I am huge fan of faith, I really am. I encourage that type of important dialogue in your houses of faith, not here, or any medium that has a commitment to philosophical diversity and pluralism. To be frank, when one wants to use religious doctrine to back up a point of view, most of just gasp, roll our eyes and shut our mouths. Why? Because we know there is now no common ground on which to proceed. Any non-adherent to that faith system is effectively ousted out of the argument.
The following is a comment from a reader of my blog, Jessica, who disagreed with someone’s theological comment and I encouraged her to respond to the person on the blog itself:
“I honestly would, if it wasn’t a conversation I have in circles with my parents daily… It’s one of those things that the threshold is too high so it’s unreachable.”
I gotcha Jessica. And it is evident someone has had my critical thinking course! Some people like to take their unleashed dogmas on too many damned walks.
For better or worse, sensational and pop culture topics tend to generate the highest “ratings.” WordPress, my web host, keeps site statistics and tracks views. On any given day the blog has about 75 hits, some days far more (the top was 339) and some a bit less. Overall, as of this writing, the site has had 13,087 views. If I blog on something pop culturish, like a Miley Cyrus or a Seth Macfarlane, the numbers are far higher than if I blog about the justice system or the Sapir-Whorf Hypothesis. Of course this does not surprise me and will not likely effect what I blog about as I only argue about what interests me anyway.

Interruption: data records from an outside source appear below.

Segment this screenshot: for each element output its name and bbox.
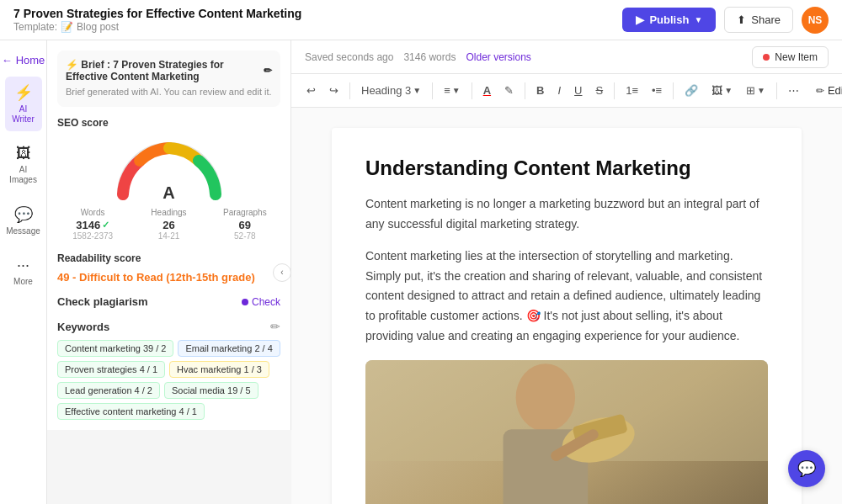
editor-toolbar: ↩ ↪ Heading 3 ▼ ≡ ▼ A ✎ B [291, 74, 842, 108]
stat-paragraphs-range: 52-78 [210, 231, 280, 241]
plagiarism-section: Check plagiarism Check [57, 295, 280, 308]
ordered-list-button[interactable]: 1≡ [621, 81, 643, 100]
keywords-header: Keywords ✏ [57, 320, 280, 333]
gauge-grade: A [163, 183, 174, 203]
sidebar-item-ai-writer[interactable]: ⚡ AI Writer [5, 77, 42, 131]
plagiarism-check-button[interactable]: Check [242, 296, 280, 308]
template-name: Blog post [77, 21, 119, 33]
plagiarism-label: Check plagiarism [57, 295, 148, 308]
more-icon: ··· [17, 257, 29, 274]
back-home-button[interactable]: ← Home [0, 50, 51, 70]
italic-icon: I [557, 84, 561, 97]
toolbar-separator-7 [776, 82, 777, 99]
publish-button[interactable]: ▶ Publish ▼ [622, 8, 716, 32]
italic-button[interactable]: I [552, 81, 566, 100]
editor-area: Saved seconds ago 3146 words Older versi… [291, 40, 842, 504]
edit-brief-icon[interactable]: ✏ [264, 65, 272, 77]
stat-paragraphs: Paragraphs 69 52-78 [210, 208, 280, 241]
image-icon: 🖼 [16, 145, 31, 162]
undo-button[interactable]: ↩ [301, 81, 321, 100]
keyword-tags: Content marketing 39 / 2Email marketing … [57, 340, 280, 420]
content-image [365, 360, 768, 504]
keyword-tag[interactable]: Social media 19 / 5 [164, 382, 258, 399]
link-icon: 🔗 [685, 84, 698, 97]
sidebar-item-more[interactable]: ··· More [5, 250, 42, 294]
older-versions-link[interactable]: Older versions [466, 51, 530, 63]
highlight-button[interactable]: ✎ [499, 81, 519, 100]
sidebar-item-message[interactable]: 💬 Message [5, 199, 42, 243]
stat-words: Words 3146 ✓ 1582-2373 [57, 208, 128, 241]
heading-chevron-icon: ▼ [413, 86, 421, 95]
keywords-title: Keywords [57, 321, 109, 333]
toolbar-separator-4 [525, 82, 525, 99]
align-icon: ≡ [444, 84, 450, 97]
table-icon: ⊞ [746, 84, 755, 97]
unordered-list-icon: •≡ [652, 84, 662, 97]
text-color-button[interactable]: A [478, 81, 496, 100]
more-formats-button[interactable]: ⋯ [783, 81, 804, 100]
topbar-left: 7 Proven Strategies for Effective Conten… [13, 7, 301, 33]
seo-gauge: A [57, 135, 280, 203]
brief-desc: Brief generated with AI. You can review … [66, 86, 272, 98]
toolbar-separator-1 [349, 82, 350, 99]
keyword-tag[interactable]: Effective content marketing 4 / 1 [57, 403, 205, 420]
chevron-down-icon: ▼ [694, 15, 702, 24]
editor-content[interactable]: Understanding Content Marketing Content … [291, 108, 842, 504]
bold-button[interactable]: B [531, 81, 549, 100]
more-formats-icon: ⋯ [788, 84, 799, 97]
keyword-tag[interactable]: Email marketing 2 / 4 [178, 340, 280, 357]
new-item-button[interactable]: New Item [752, 46, 829, 68]
keywords-edit-icon[interactable]: ✏ [270, 320, 280, 333]
stats-row: Words 3146 ✓ 1582-2373 Headings 26 14-21… [57, 208, 280, 241]
stat-paragraphs-label: Paragraphs [210, 208, 280, 217]
message-icon: 💬 [14, 205, 33, 224]
seo-panel-wrapper: ⚡ Brief : 7 Proven Strategies for Effect… [47, 40, 291, 504]
editing-mode-button[interactable]: ✏ Editing ▼ [811, 81, 842, 100]
keyword-tag[interactable]: Content marketing 39 / 2 [57, 340, 173, 357]
content-paragraph-2: Content marketing lies at the intersecti… [365, 247, 768, 347]
unordered-list-button[interactable]: •≡ [647, 81, 667, 100]
red-dot-icon [763, 54, 770, 61]
readability-title: Readability score [57, 252, 280, 264]
align-button[interactable]: ≡ ▼ [439, 81, 466, 100]
stat-headings-range: 14-21 [133, 231, 204, 241]
keyword-tag[interactable]: Hvac marketing 1 / 3 [169, 361, 269, 378]
ordered-list-icon: 1≡ [626, 84, 638, 97]
toolbar-separator-3 [472, 82, 472, 99]
checkmark-icon: ✓ [102, 220, 109, 231]
stat-words-label: Words [57, 208, 128, 217]
stat-paragraphs-value: 69 [210, 219, 280, 231]
strikethrough-button[interactable]: S [590, 81, 608, 100]
new-item-label: New Item [775, 51, 818, 63]
seo-score-title: SEO score [57, 117, 280, 129]
collapse-panel-button[interactable]: ‹ [273, 263, 291, 282]
link-button[interactable]: 🔗 [679, 81, 703, 100]
page-title: 7 Proven Strategies for Effective Conten… [13, 7, 301, 20]
stat-words-value: 3146 ✓ [57, 219, 128, 231]
table-button[interactable]: ⊞ ▼ [741, 81, 770, 100]
keyword-tag[interactable]: Proven strategies 4 / 1 [57, 361, 165, 378]
heading-selector-button[interactable]: Heading 3 ▼ [356, 81, 426, 100]
underline-button[interactable]: U [569, 81, 587, 100]
topbar-right: ▶ Publish ▼ ⬆ Share NS [622, 7, 829, 34]
check-label: Check [252, 296, 280, 308]
bold-icon: B [536, 84, 544, 97]
editing-label: Editing [828, 84, 842, 97]
avatar[interactable]: NS [802, 7, 829, 34]
seo-panel: ⚡ Brief : 7 Proven Strategies for Effect… [47, 40, 291, 430]
heading-selector-label: Heading 3 [361, 84, 411, 97]
toolbar-separator-5 [614, 82, 615, 99]
brief-text: ⚡ Brief : 7 Proven Strategies for Effect… [66, 59, 260, 82]
left-sidebar: ← Home ⚡ AI Writer 🖼 AI Images 💬 Message… [0, 40, 47, 504]
align-chevron-icon: ▼ [452, 86, 461, 95]
image-chevron-icon: ▼ [724, 86, 733, 95]
keyword-tag[interactable]: Lead generation 4 / 2 [57, 382, 160, 399]
chat-button[interactable]: 💬 [788, 450, 825, 487]
sidebar-item-ai-images[interactable]: 🖼 AI Images [5, 138, 42, 192]
share-button[interactable]: ⬆ Share [724, 7, 793, 33]
stat-words-range: 1582-2373 [57, 231, 128, 241]
editor-actions: New Item [752, 46, 829, 68]
content-paragraph-1: Content marketing is no longer a marketi… [365, 194, 768, 235]
image-insert-button[interactable]: 🖼 ▼ [706, 81, 738, 100]
redo-button[interactable]: ↪ [324, 81, 344, 100]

I have learned the great importance of repetition in life. If you want to be good at something, or at the very least, better at something, you must do it often and over and over and over again. This is true in nearly any endeavor in life whether athletics, academics or writing. It takes time to discover your voice and is only found through repetition. Some of you have commented to me (again, usually via any medium except this blog) that they have discovered a nice rhythm to my writing. This rhythm can only be discovered through time and repetition. The legendary coach John Wooden claimed: The importance of repetition until automaticity cannot be overstated. Repetition is the key to learning.
As a result of this blog, I intend to begin a Jimmy’s Intension podcast soon. That way, you can download me and listen to my bullshit on the way to work! Like the intention of this blog, I intend to cross-fit all of this into my teaching…thus said podcast may be a bit more “lecturey”—yet, again, the rhythm, voice and style of the podcast will change in time with repetition. I would imagine the first few will suck; I can guarantee it. It would be so great if all of us could begin any new endeavor in the second year and skip the first…it would be nice. I intend to be able to take live callers and recording times will be posted on this blog. I am hoping many of you engage and do not suffer from “pod fright.”
There it is. My current State of the Blog. I hope you get infected.